Page images and extracted text:
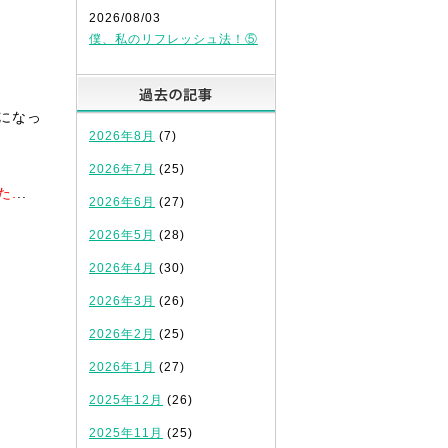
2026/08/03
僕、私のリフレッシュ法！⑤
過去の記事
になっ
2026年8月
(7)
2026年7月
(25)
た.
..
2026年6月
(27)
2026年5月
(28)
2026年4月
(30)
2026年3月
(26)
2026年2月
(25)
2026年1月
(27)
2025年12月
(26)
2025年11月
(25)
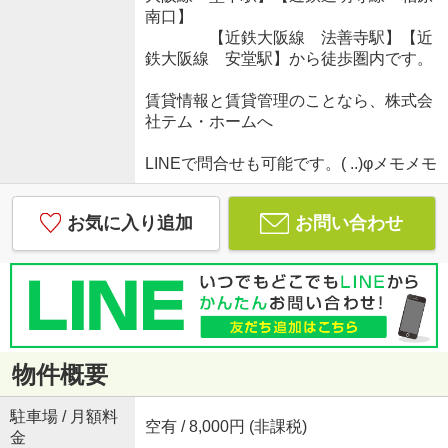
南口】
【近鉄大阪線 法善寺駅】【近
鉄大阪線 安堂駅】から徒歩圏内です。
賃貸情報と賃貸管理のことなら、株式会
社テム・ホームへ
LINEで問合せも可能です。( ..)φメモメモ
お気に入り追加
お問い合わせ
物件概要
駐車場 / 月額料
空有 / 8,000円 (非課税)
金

**HOW TO COMPLETE THIS TASK**
Pictures stay out; the data above is to be returned exactly.

**TASK OUTPUT**
2026/08/03
僕、私のリフレッシュ法！⑤
過去の記事
になっ
2026年8月
(7)
2026年7月
(25)
た.
..
2026年6月
(27)
2026年5月
(28)
2026年4月
(30)
2026年3月
(26)
2026年2月
(25)
2026年1月
(27)
2025年12月
(26)
2025年11月
(25)
南口】
【近鉄大阪線 法善寺駅】【近
鉄大阪線 安堂駅】から徒歩圏内です。
賃貸情報と賃貸管理のことなら、株式会
社テム・ホームへ
LINEで問合せも可能です。( ..)φメモメモ
お気に入り追加
お問い合わせ
物件概要
駐車場 / 月額料
空有 / 8,000円 (非課税)
金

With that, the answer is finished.